According to novelist Salman Rushdie, Comedy Central star Jon Stewart appears to be unapologetic for featuring Muslim extremist folk singer Cat Stevens (a.k.a. Yusuf Islam) at his Rally to Restore Sanity last Saturday. Stevens has previously supported a long-standing Islamic death sentence against Rushdie.
Standpoint magazine’s Nick Cohen spoke to Rushdie this morning, who told him that: “I spoke to Jon Stewart about Yusuf Islam's appearance. He said he was sorry it upset me, but really, it was plain that he was fine with it. Depressing.”
After Rushdie penned The Satanic Verses in 1988, Iran’s Ayatollah Ruhollah Khomeini issued a fatwa against him, claiming that the book was “blasphemous against Islam.”
Stevens, a Muslim convert, has reiterated his support for the death sentence on multiple occasions, most recently in 1997. When asked during a 1989 interview whether he would take part in a protest that burned Rushdie in effigy, Stevens replied that “I would have hoped that it'd be the real thing.” The singer has never apologized for endorsing the fatwa.
Michael Weiss at The New Criterion calls out Stewart for his hypocrisy, and notes that Stevens is far more extreme than the conservatives Stewart regularly mocks on his show:
Yet as Stewart makes clear by his every off-camera action (and every other on-camera one), he's as hypocritical and spin-doctored as any thundering Beltway egomaniac he lampoons.
Would it be rude to guess at his decision to invite Cat Stevens, a.k.a.
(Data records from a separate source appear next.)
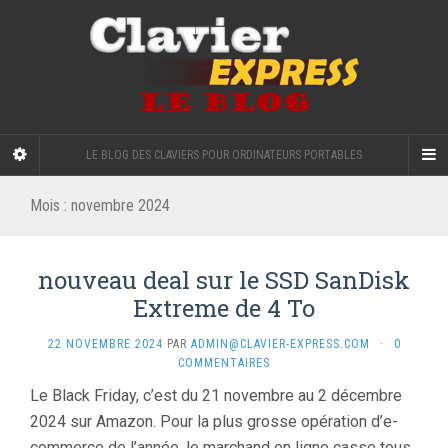
LE BLOG DES CLAVIERS POUR ORDINATEURS PORTABLES
Mois :
novembre 2024
nouveau deal sur le SSD SanDisk
Extreme de 4 To
22 NOVEMBRE 2024
PAR
ADMIN@CLAVIER-EXPRESS.COM
·
0
COMMENTAIRES
Le Black Friday, c’est du 21 novembre au 2 décembre
2024 sur Amazon. Pour la plus grosse opération d’e-
commerce de l’année, le marchand en ligne casse tous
Yusuf Islam, to perform at last weekend's mass rally in implausibly denied partisanship at the National Mall? Who better than a Greek-American convert to Islam with multi-platinum records under his caftan to combat the vicious demonization of Muslims by the Tea Party and anti-mosque fanatics.
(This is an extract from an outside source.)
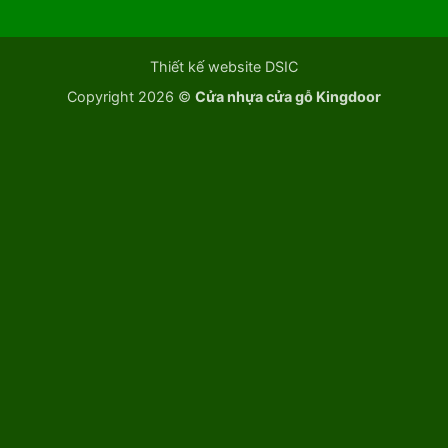
Thiết kế website DSIC
Copyright 2026 ©
Cửa nhựa cửa gỗ Kingdoor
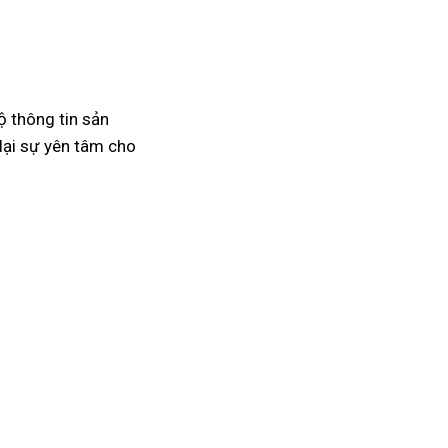
ộ thông tin sản
lại sự yên tâm cho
Except that Yusuf Islam is a right-wing fundamentalist who makes Sarah Palin look like Bella Abzug. Nothing is more of a ratings boost for that hebephrenic pseudo-historian Glenn Beck than exhibiting a medieval apologist for murder as a spokesperson for "sane" America.
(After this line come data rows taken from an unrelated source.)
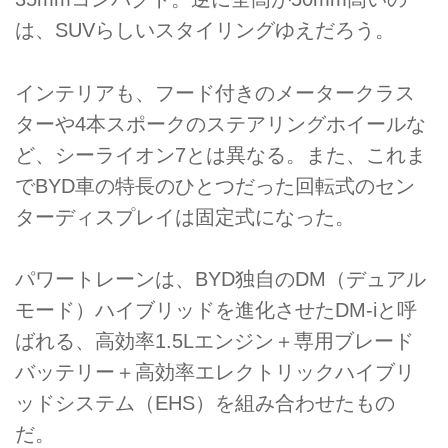
は、SUVらしいスタイリングゆえだろう。
インテリアも、フード付きのメータークラス
ターや4本スポークのステアリングホイールな
ど、シーライオン7とは異なる。また、これま
でBYD車の特長のひとつだった回転式のセン
ターディスプレイは固定式になった。
パワートレーンは、BYD独自のDM（デュアル
モード）ハイブリッドを進化させたDM-iと呼
ばれる、高効率1.5Lエンジン＋専用ブレード
バッテリー＋高効率エレクトリックハイブリ
ッドシステム（EHS）を組み合わせたもの
だ。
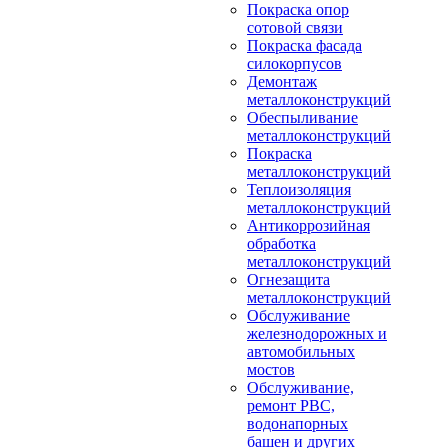
Покраска опор
сотовой связи
Покраска фасада
силокорпусов
Демонтаж
металлоконструкций
Обеспыливание
металлоконструкций
Покраска
металлоконструкций
Теплоизоляция
металлоконструкций
Антикоррозийная
обработка
металлоконструкций
Огнезащита
металлоконструкций
Обслуживание
железнодорожных и
автомобильных
мостов
Обслуживание,
ремонт РВС,
водонапорных
башен и других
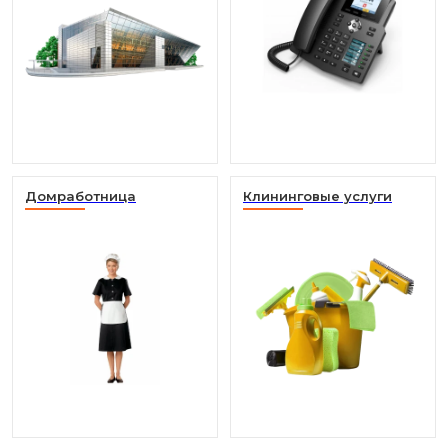
Домработница
Клининговые услуги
Journalist Andrew Anthony has more on Stevens’ radical positions, which are completely out-of-sync with the theme of Stewart’s “sanity” rally (via Nick Cohen at Standpoint again):
"[Stevens] told me in 1997, eight years after saying on TV that Rushdie should be lynched, that he was in favour of stoning women to death for adultery. He also reconfirmed his position on Rushdie. He set up the Islamia school in Brent, which is currently undergoing council-backed expansion. Its mission statement three years ago explicitly stated that its aim was to bring about the submission of the individual, the community and the world at large to Islam. For this aim it now receives state funding. Its an incubator of the most bonkers religious extremism and segregation, and is particularly strong on the public erasure of women. Why do people go to such lengths to ignore these aspects of Yusuf Islam's character and philosophy?”
UPDATE: While Stevens did seem to back away from his support of the fatwa in a Rolling Stone interview in 2000, as well as in a statement posted to his own website, he still hasn't explicitly apologized for his earlier comments about Rushdie. Ron Radosh writes at Pajamas Media:
Those who commented on my post yesterday, pointing out that Yusuf “Cat Stevens” Islam’s two statements do not in fact apologize directly for his approval of the fatwa against Rushdie are correct. He still denies saying what he in fact very clearly did say. Before anyone should ask the singer to appear at their event- especially one that is supposedly meant to foster harmony and sanity- Yusuf Islam should be asked to clearly and unequivocally repudiate his past statements, and admit that he in fact made them.